Marc Perkel wrote:
>
> Here's my ACL
>
> defer senders = /var/spool/spam/suspicious-from.txt
> message = FROM Address temporarilly BLOCKED - Failed Recipient!
> !condition = ${if
> match_domain{$sender_address}{+all_mail_handled_locally}{true}{false}}
>
> warn message = Recipient Failure
> domains = +all_mail_handled_locally
> !verify = recipient/callout=2m,defer_ok,use_sender
> !hosts = +relay_from_hosts
> !senders = : postmaster@*
> condition = ${run{/etc/exim/scripts/log-file
> /var/spool/spam/suspicious-from.txt $sender_address}{yes}{yes}}
> And - then you add a 5 minute cron job to empty the list every 5 minutes.
>
> true > /var/spool/spam/suspicious-from.txt
One suggestion: make the defer senders list be:
defer senders = /var/spool/spam/suspicious-from.txt : \
/var/spool/spam/suspicious-from-2.txt
and make your cron job do:
cp -f /var/spool/spam/suspicious-from.txt \
/var/spool/spam/suspicious-from-2.txt
true > /var/spool/spam/suspicious-from.txt
That will give you blocks that last from 5-10 minutes, instead of 0-5
minutes.

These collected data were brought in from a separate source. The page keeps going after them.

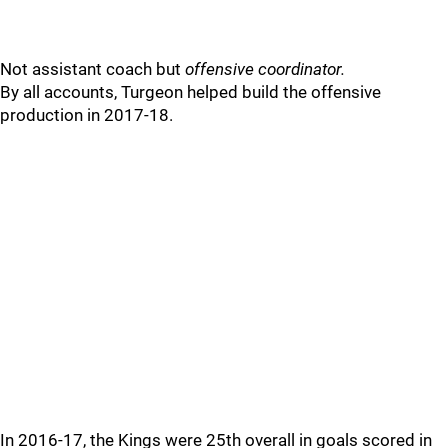
Not assistant coach but
offensive coordinator.
By all accounts, Turgeon helped build the offensive
production in 2017-18.
In 2016-17, the Kings were 25th overall in goals scored in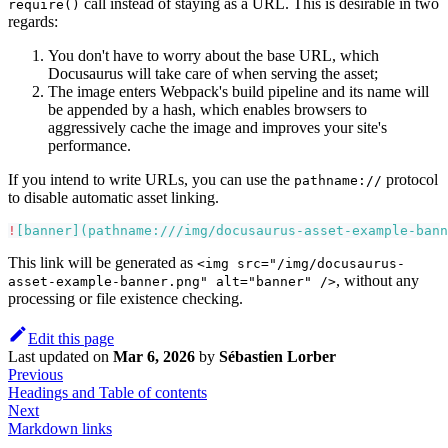
call instead of staying as a URL. This is desirable in two
require()
regards:
You don't have to worry about the base URL, which
Docusaurus will take care of when serving the asset;
The image enters Webpack's build pipeline and its name will
be appended by a hash, which enables browsers to
aggressively cache the image and improves your site's
performance.
If you intend to write URLs, you can use the
protocol
pathname://
to disable automatic asset linking.
!
[
banner
](
pathname:///img/docusaurus-asset-example-bann
This link will be generated as
<img src="/img/docusaurus-
, without any
asset-example-banner.png" alt="banner" />
processing or file existence checking.
Edit this page
Last updated
on
Mar 6, 2026
by
Sébastien Lorber
Previous
Headings and Table of contents
Next
Markdown links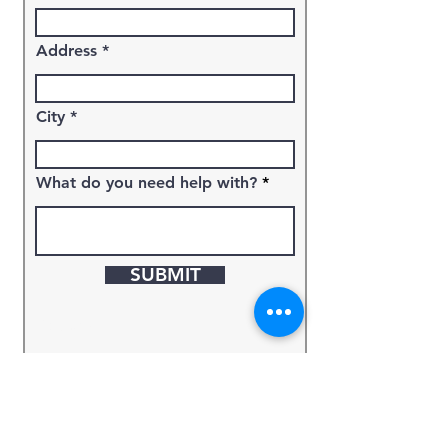
Address
City
What do you need help with?
SUBMIT
Keyword
Source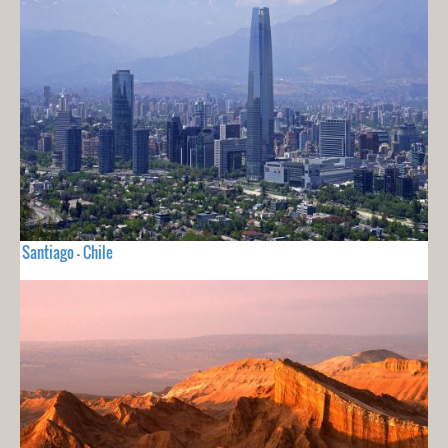
Santiago - Chile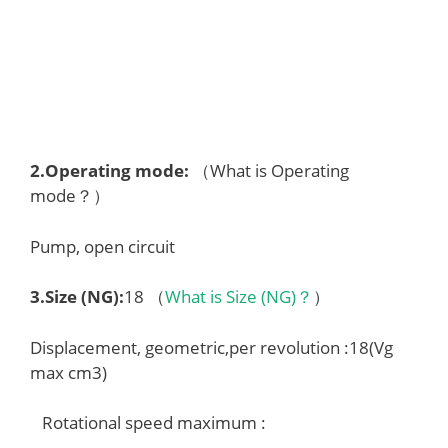
2.
Operating mode
:
（What is Operating
mode？）
Pump, open circuit
3.
Size (NG)
:
18 （
What is Size (NG)？
）
Displacement, geometric,per revolution :18(Vg
max cm3)
Rotational speed maximum :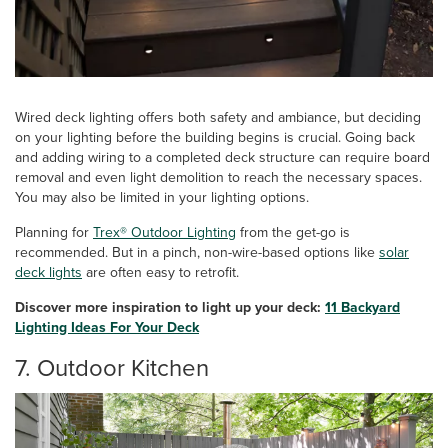
Wired deck lighting offers both safety and ambiance, but deciding
on your lighting before the building begins is crucial. Going back
and adding wiring to a completed deck structure can require board
removal and even light demolition to reach the necessary spaces.
You may also be limited in your lighting options.
Planning for
Trex® Outdoor Lighting
from the get-go is
recommended. But in a pinch, non-wire-based options like
solar
deck lights
are often easy to retrofit.
Discover more inspiration to light up your deck:
11 Backyard
Lighting Ideas For Your Deck
7. Outdoor Kitchen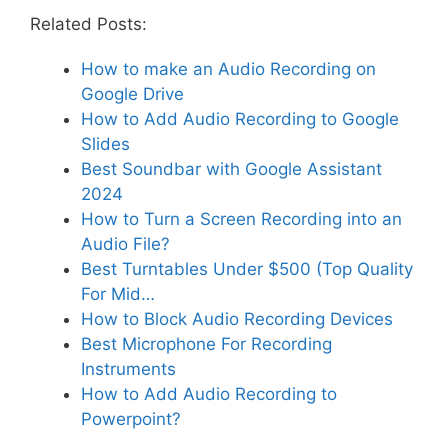
Related Posts:
How to make an Audio Recording on
Google Drive
How to Add Audio Recording to Google
Slides
Best Soundbar with Google Assistant
2024
How to Turn a Screen Recording into an
Audio File?
Best Turntables Under $500 (Top Quality
For Mid…
How to Block Audio Recording Devices
Best Microphone For Recording
Instruments
How to Add Audio Recording to
Powerpoint?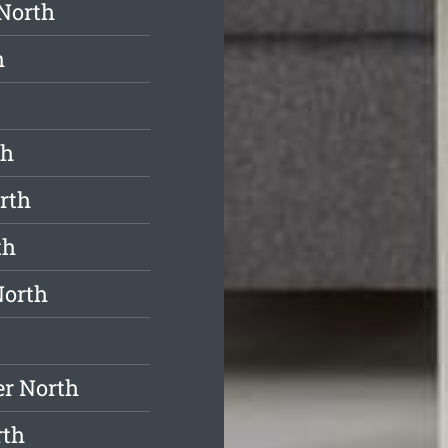
North
h
th
rth
th
North
er North
rth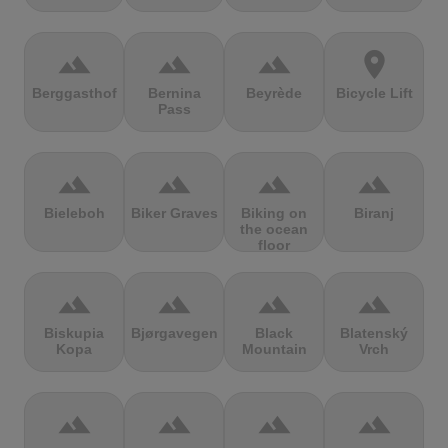
terrain
terrain
terrain
location_on
Berggasthof
Bernina
Beyrède
Bicycle Lift
Pass
terrain
terrain
terrain
terrain
Bieleboh
Biker Graves
Biking on
Biranj
the ocean
floor
terrain
terrain
terrain
terrain
Biskupia
Bjørgavegen
Black
Blatenský
Kopa
Mountain
Vrch
terrain
terrain
terrain
terrain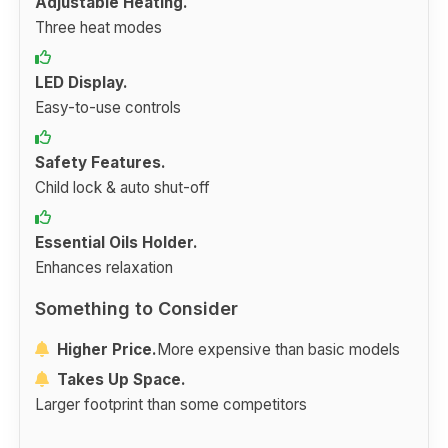
Adjustable Heating.
Three heat modes
LED Display.
Easy-to-use controls
Safety Features.
Child lock & auto shut-off
Essential Oils Holder.
Enhances relaxation
Something to Consider
Higher Price.
More expensive than basic models
Takes Up Space.
Larger footprint than some competitors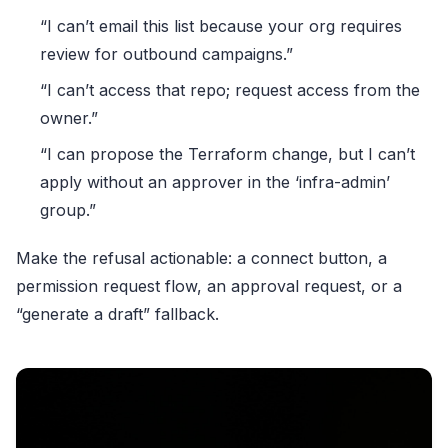
“I can’t email this list because your org requires
review for outbound campaigns.”
“I can’t access that repo; request access from the
owner.”
“I can propose the Terraform change, but I can’t
apply without an approver in the ‘infra-admin’
group.”
Make the refusal actionable: a connect button, a
permission request flow, an approval request, or a
“generate a draft” fallback.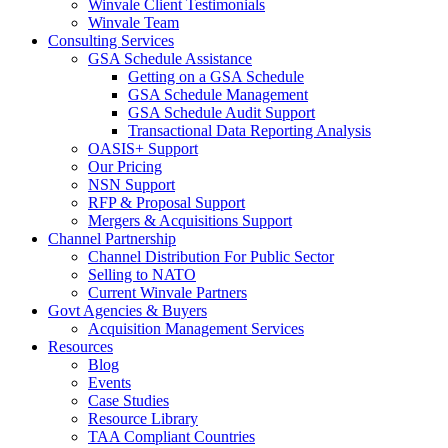
Winvale Client Testimonials
Winvale Team
Consulting Services
GSA Schedule Assistance
Getting on a GSA Schedule
GSA Schedule Management
GSA Schedule Audit Support
Transactional Data Reporting Analysis
OASIS+ Support
Our Pricing
NSN Support
RFP & Proposal Support
Mergers & Acquisitions Support
Channel Partnership
Channel Distribution For Public Sector
Selling to NATO
Current Winvale Partners
Govt Agencies & Buyers
Acquisition Management Services
Resources
Blog
Events
Case Studies
Resource Library
TAA Compliant Countries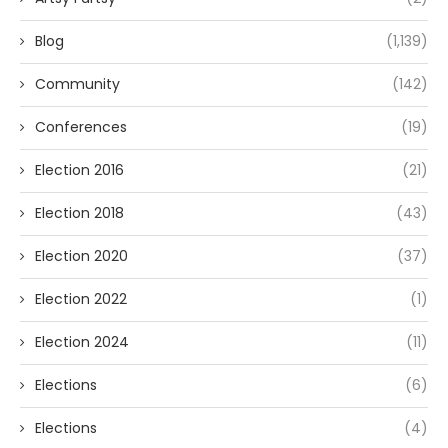
Blog
(1,139)
Community
(142)
Conferences
(19)
Election 2016
(21)
Election 2018
(43)
Election 2020
(37)
Election 2022
(1)
Election 2024
(11)
Elections
(6)
Elections
(4)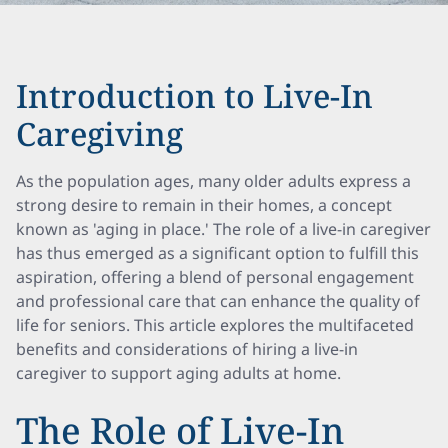
Introduction to Live-In
Caregiving
As the population ages, many older adults express a
strong desire to remain in their homes, a concept
known as 'aging in place.' The role of a live-in caregiver
has thus emerged as a significant option to fulfill this
aspiration, offering a blend of personal engagement
and professional care that can enhance the quality of
life for seniors. This article explores the multifaceted
benefits and considerations of hiring a live-in
caregiver to support aging adults at home.
The Role of Live-In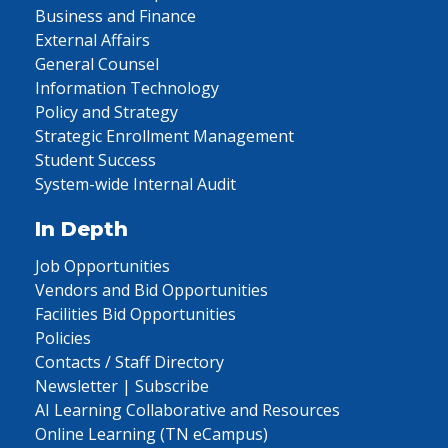
Business and Finance
External Affairs
General Counsel
Information Technology
Policy and Strategy
Strategic Enrollment Management
Student Success
System-wide Internal Audit
In Depth
Job Opportunities
Vendors and Bid Opportunities
Facilities Bid Opportunities
Policies
Contacts / Staff Directory
Newsletter | Subscribe
AI Learning Collaborative and Resources
Online Learning (TN eCampus)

Probably a lot cheaper than the DB-based mechanisms for real
aging you've been looking at.
One thing worth noting is that with the ACL you mention above, it looks
like you're accepting (and then bouncing) the first message to a bad
recipient. The warn should probably be a deny instead. You don't want
it to be a defer, because once you've done a callout that actually
fails, you want a 5XX, not a 4XX. Otherwise a legitimate sender who
typos your address doesn't get a bounce for 5 days.